Italien oder Spanien? GAK und Pasching buchen um Sturm mangels finanzieller Alternativen in die Türkei

Die einen überlegen, die anderen zögern und einige haben ihre Trainingslager bereits abgesagt. Die in der Türkei grassierende Vogelgrippe sorgt auch in der österreichischen Fußball-Bundesliga für Unruhe. Sechs von zehn Erstligisten wollten ihre Zelte zur Saisonvorbereitung in Belek bzw. Antalya aufschlagen, die beiden in der Winterpause bestplatzierten Klubs - der GAK (4.) und Pasching (5.) - haben bereits abgesagt. SV Ried (6.), Wacker Tirol (7.) und Sturm Graz (8.) warten ebenso zu wie der SV Mattersburg (9.).

Zwar stelle der Aufenthalt in den betreffenden Touristenregionen bei Berücksichtigung bestimmter Regeln laut Virologen keine Gefahr einer Infektion dar, Unbehagen macht sich dennoch bei Spielern, Betreuern und Funktionären breit. "Kleinere grippale Infekte sind bei Trainingslagern in wärmeren Gebieten normal. Dass dann im Camp die große Unsicherheit ausbricht, wollen wir schon vorab vermeiden", erklärte Pasching-Manager Andreas Hofmann. "Der Grund ist nicht, dass wir einen Ausbruch der Vogelgrippe befürchten."

Derzeit loten die Oberösterreicher Alternativ-Möglichkeiten in Spanien und Italien (Neapel) aus. "Wenn es nicht funktioniert, bleibe ich lieber zu Hause, als mit Gewalt in die Türkei zu fliegen", meinte Neo-Trainer Andreas Heraf. Der GAK hat sein Ersatz-Domizil indessen fixiert. Die Grazer reisen auch auf Druck der Spieler nach mittlerweile mehr als 20 nachgewiesenen Vogelgrippe-Fällen in der Türkei nach Huelva in Andalusien.

Probleme bei Sturm Graz
Weniger Glück scheinen ihre Kollegen vom Stadtrivalen Sturm zu haben. Der Klub hat Liquiditätsprobleme und da das Außenministerium trotz Hinweisen auf die Einhaltung von Vorsichtsmaßnahmen keine Reisewarnung für die Türkei ausgesprochen hat, wäre im Falle einer Absage eine Stornogebühr fällig. Derzeit werden andere Möglichkeiten geprüft, laut Klub-Angaben deuten aber alle Zeichen trotz offenkundigen Bedenken der Spieler auf Belek.

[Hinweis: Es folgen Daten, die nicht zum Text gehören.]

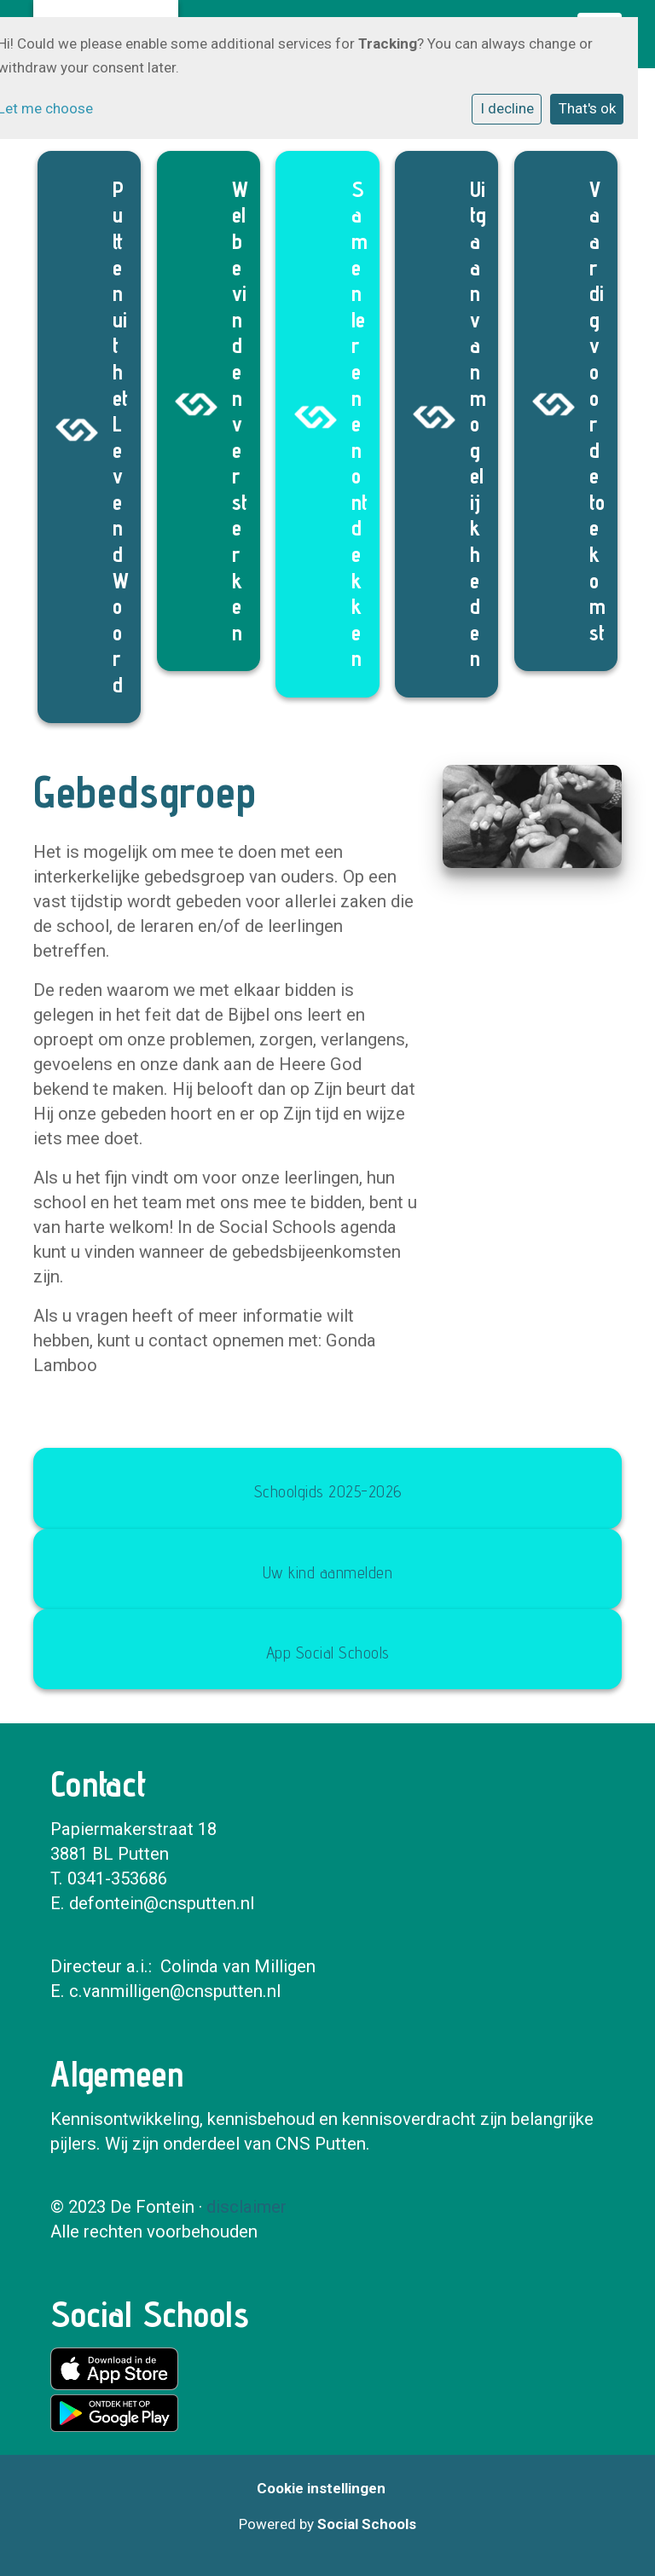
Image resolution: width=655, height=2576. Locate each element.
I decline (507, 108)
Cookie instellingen (321, 2488)
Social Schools (366, 2524)
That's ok (587, 108)
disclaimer (246, 2207)
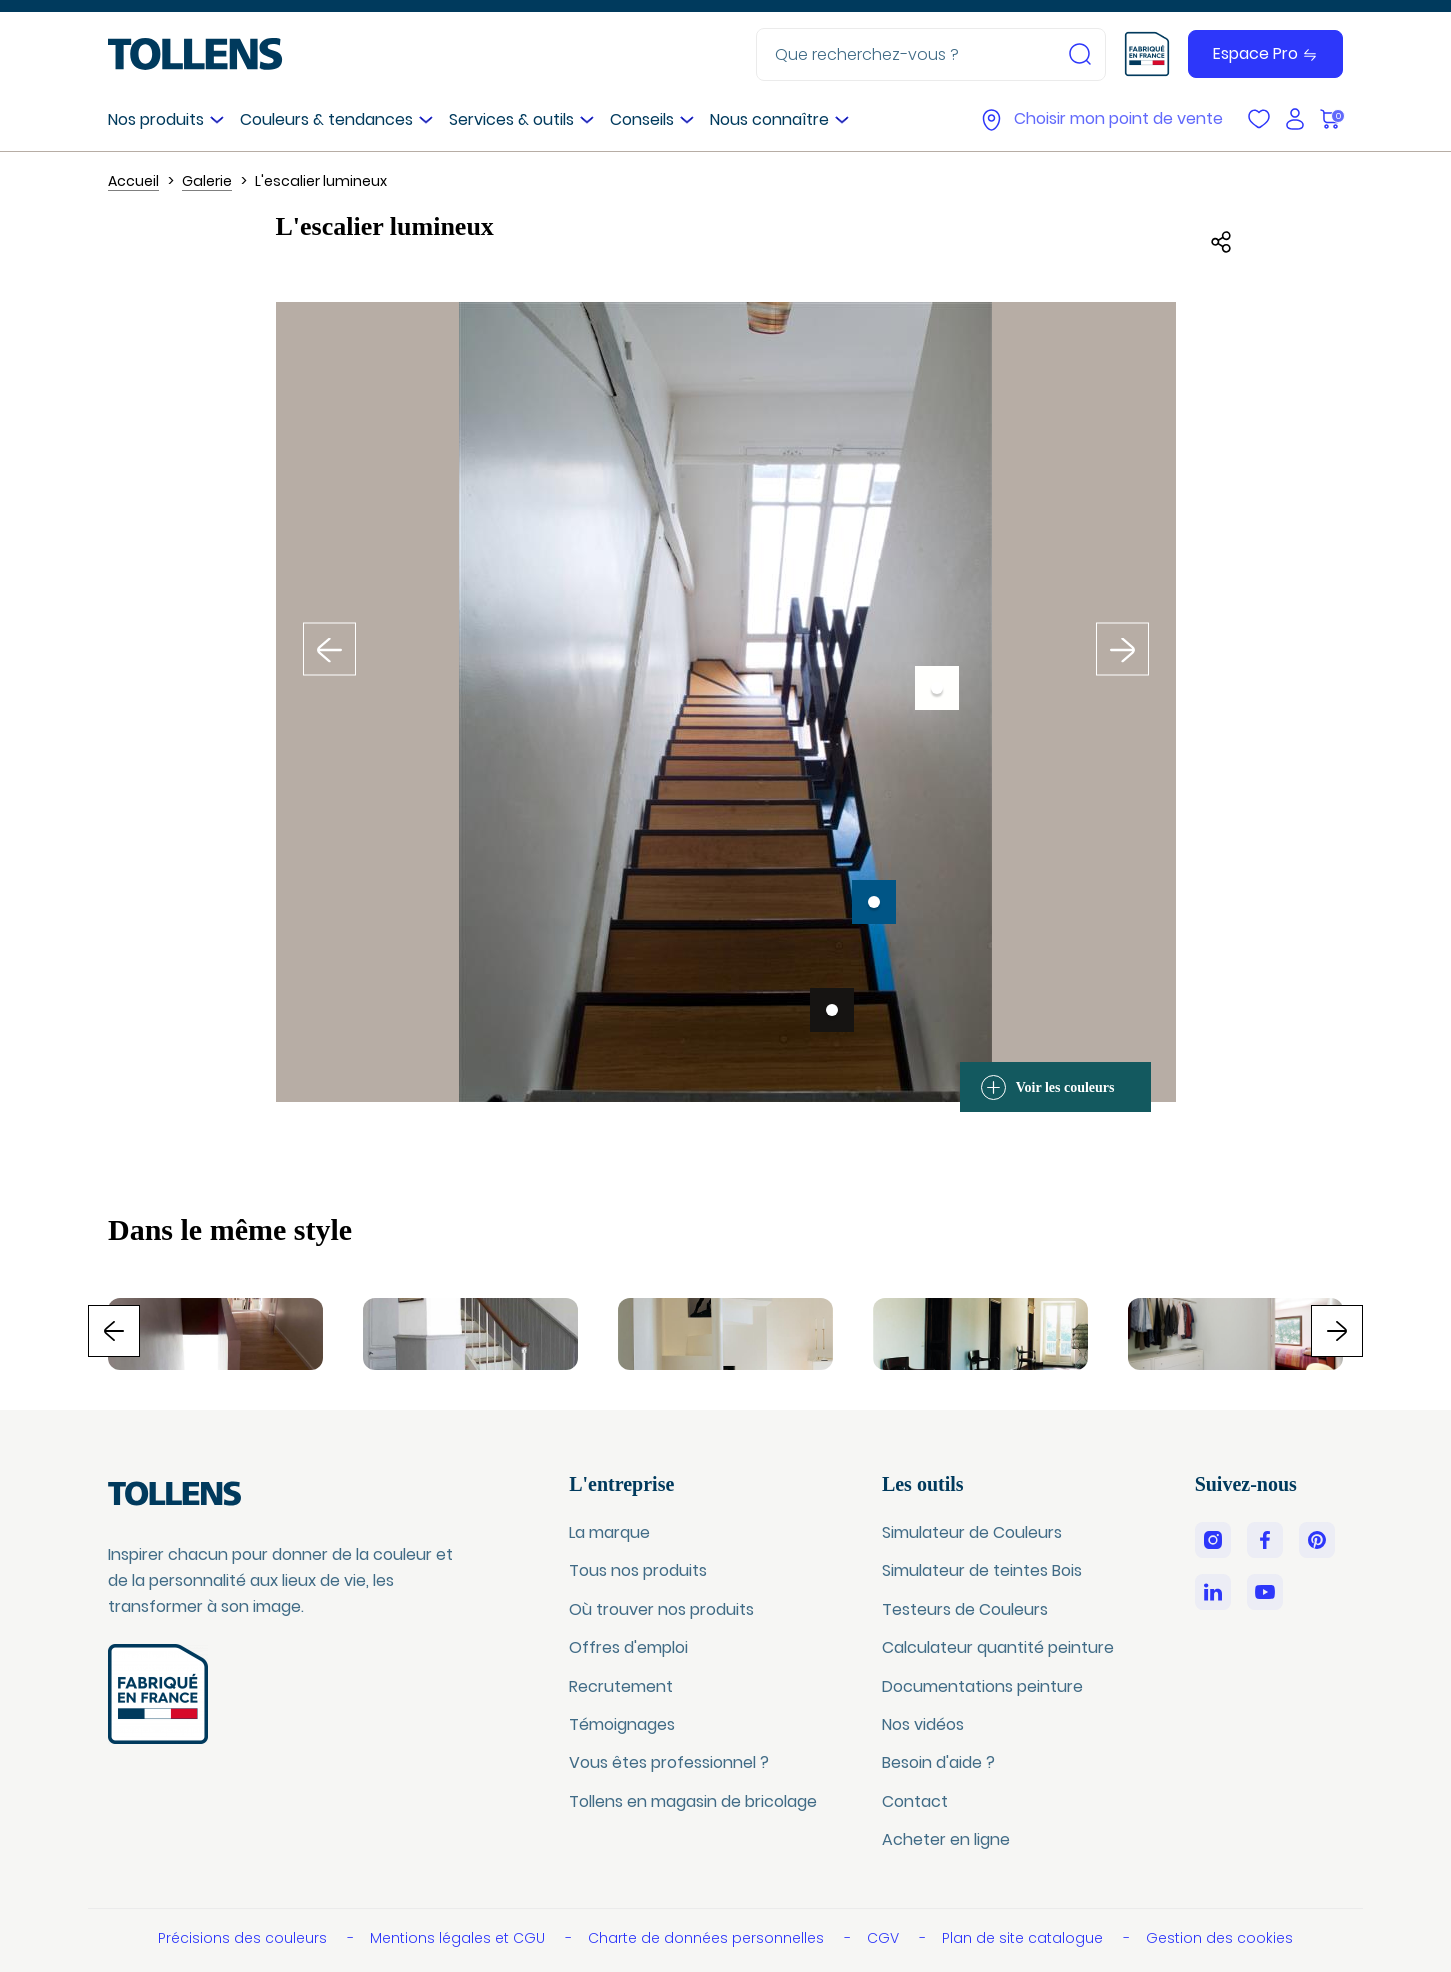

Anders die Situation beim FC Wacker Tirol, der sich Alternativen in Ägypten, Portugal und Spanien offen hält. "Noch haben wir nichts umgebucht. Eine Entscheidung fällt spätestens Anfang kommender Woche. Die Stimmung geht in jedem Fall eher gegen die Richtung Türkei", betonte Manager Christian Ablinger.

Beim SV Ried geht man nach Rücksprache mit Ärzten einen anderen Weg. "Die Details sind abgesprochen. Wir fliegen von 27. Jänner bis 7. Februar in die Türkei", sagte Manager Stefan Reiter. "Für uns stand das Trainingslager eigentlich nie zur Diskussion." Auch der SV Mattersburg fliegt allen Diskussionen zum Trotz nach Antalya.